Probability (Hashes)
We have explored Order (Stack), Time (Queue), and Fragmentation (List). Now we embrace Chaos.
The Hash Table is the greatest trick in computer science. It promises O(1) access to any data, anywhere, instantly.
It achieves this by replacing structure with Math.
Speed with Betrayal
To find data instantly, we must know exactly where it is. We use a Hash Function to turn a Key (string) into an Address (integer).
This function is designed to be chaotic. It scatters data across memory to avoid collisions. It maximizes local unpredictability.
The Hidden Variable: Load Factor
Hash Tables are not O(1) by default. They are O(1) only if sparsity is maintained.
The Load Factor (α) is the ratio: items / buckets.
As α approaches 1:
- Collisions explode
- Linear probing turns into linear scanning
- Cache behavior collapses
Hash Tables are fast because they waste space. Space is the bribe paid to probability.
The Worst Case Is Real
Hash Tables have a worst case of O(N). This is not academic.
If an attacker controls the keys, they can force every value into the same bucket. Your O(1) table becomes a linked list.
This is why modern languages randomize hash seeds. They are defending against probability becoming weaponized against you.

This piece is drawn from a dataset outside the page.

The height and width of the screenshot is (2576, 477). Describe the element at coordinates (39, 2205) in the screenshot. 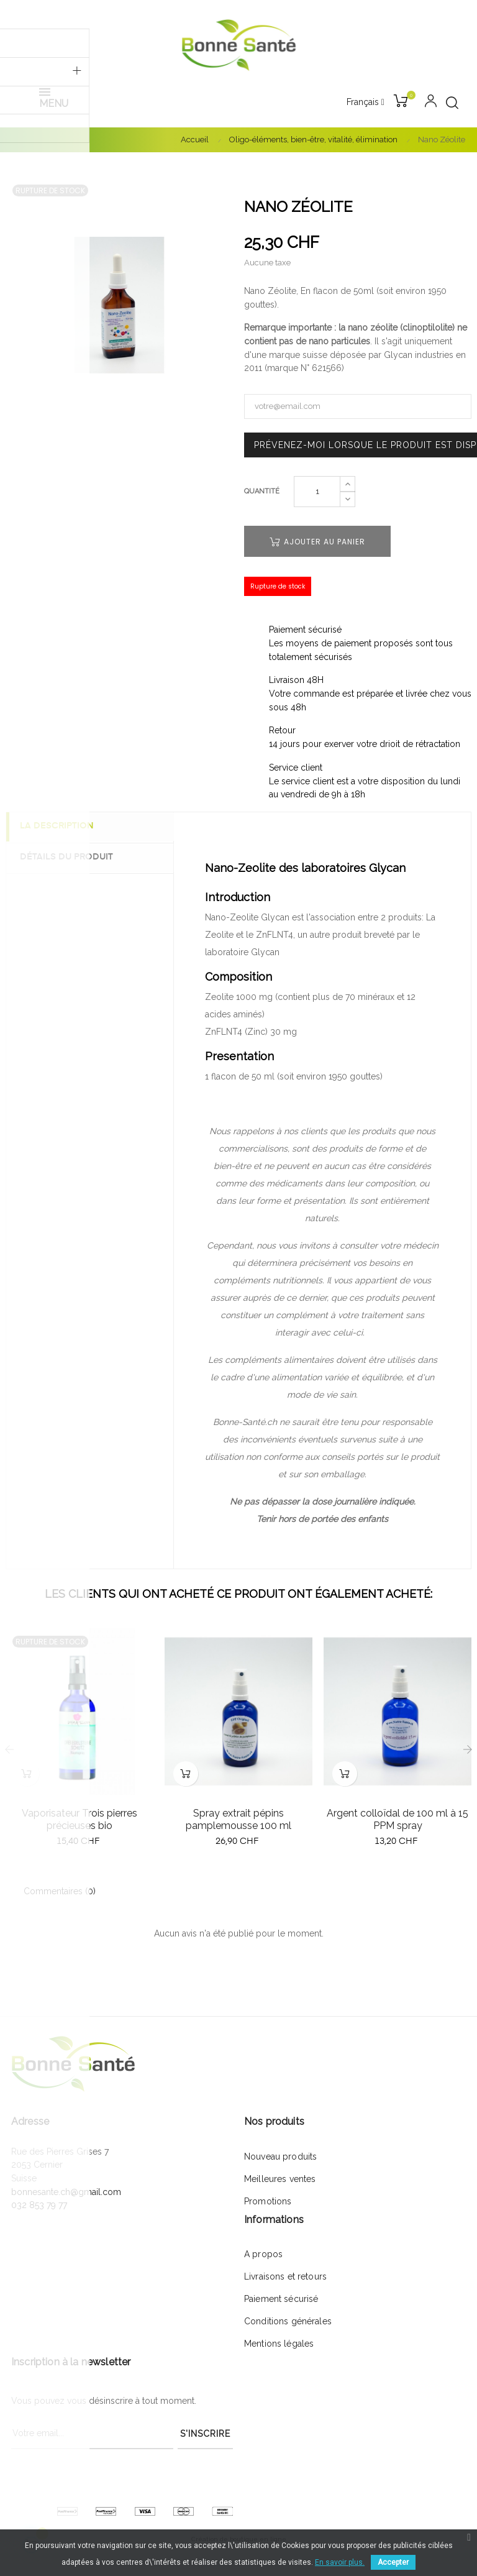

Probing keeps data in the array (Cache Friendly). Chaining creates a Linked List (Cache Killer). Modern CPUs prefer Probing.
The Four Lenses
Let's audit the Hash Table.
- Cache Locality (The Trade): To get O(1) logical access, we accept O(1) random physical access. We jump into the dark. If we collide, Linear Probing saves us by scanning neighbors (spatial locality). Chaining kills us by chasing pointers (randomness on top of randomness).
- TLB Pressure (High): Because hashes scatter data, they touch many pages. Large hash tables thrash the TLB.
- Prefetching (Dead): The hardware prefetcher relies on patterns (1, 2, 3...). A specific goal of hashing is to destroy patterns. The watcher is blind.
- Coherence (Nightmare): Resizing a hash table requires moving every single item. This stalls the world. Writes are globally disruptive.
Why is Linear Probing faster if it searches?
Searching 10 slots in a contiguous CPU Cache Line is faster than fetching 1 pointer from main RAM. Math: 10 * 1 cycle < 1 * 200 cycles.
Why do we call it "Weaponized Randomness"?
Because precise order is slow (requires sorting). Precise structure is slow (requires pointers). Randomness allows us to be lazy. We let probability do the work of organization.
Why not use Hash Tables everywhere?
Because they destroy predictability. Hash Tables are fast on average, but terrible for iteration in order, range queries, real-time systems, and latency-sensitive paths.
They trade guarantees for probability. Sometimes that trade is unacceptable.
The Cost of resizing
When the table fills, we must double it. This is not just a copy; we must re-hash every key. It is a catastrophic event for latency. This is why "Game Loops" never use dynamic Hash Tables.
We have traded order for speed. Probability is fast, but it cannot reason. To reason, we must impose structure again.